### Material to process
========================================================================
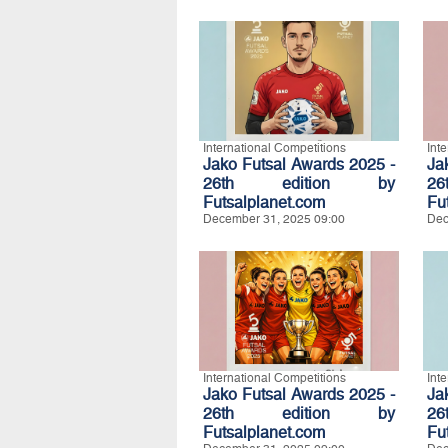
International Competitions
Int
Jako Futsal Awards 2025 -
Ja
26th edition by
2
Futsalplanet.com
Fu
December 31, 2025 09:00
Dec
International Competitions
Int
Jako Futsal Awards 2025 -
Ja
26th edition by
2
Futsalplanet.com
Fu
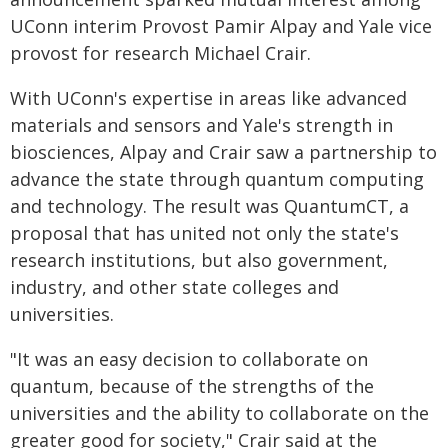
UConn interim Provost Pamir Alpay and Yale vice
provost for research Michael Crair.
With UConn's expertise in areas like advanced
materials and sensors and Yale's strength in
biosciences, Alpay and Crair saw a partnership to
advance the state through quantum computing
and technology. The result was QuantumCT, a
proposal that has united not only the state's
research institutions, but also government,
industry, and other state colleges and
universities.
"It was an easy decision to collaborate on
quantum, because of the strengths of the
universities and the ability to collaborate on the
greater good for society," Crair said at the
========================================================================
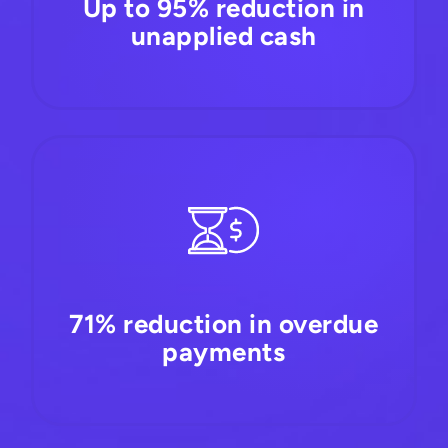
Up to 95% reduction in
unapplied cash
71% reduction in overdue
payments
========================================================================
### The problem
Without the pictures, give again exactly the lines above starting at the line containing "December 31, 2025 09:00" and ending at the line containing "greater good for".

### Response area
December 31, 2025 09:00
Dec
International Competitions
Int
Jako Futsal Awards 2025 -
Ja
26th edition by
2
Futsalplanet.com
Fu
UConn interim Provost Pamir Alpay and Yale vice
provost for research Michael Crair.
With UConn's expertise in areas like advanced
materials and sensors and Yale's strength in
biosciences, Alpay and Crair saw a partnership to
advance the state through quantum computing
and technology. The result was QuantumCT, a
proposal that has united not only the state's
research institutions, but also government,
industry, and other state colleges and
universities.
"It was an easy decision to collaborate on
quantum, because of the strengths of the
universities and the ability to collaborate on the
greater good for society," Crair said at the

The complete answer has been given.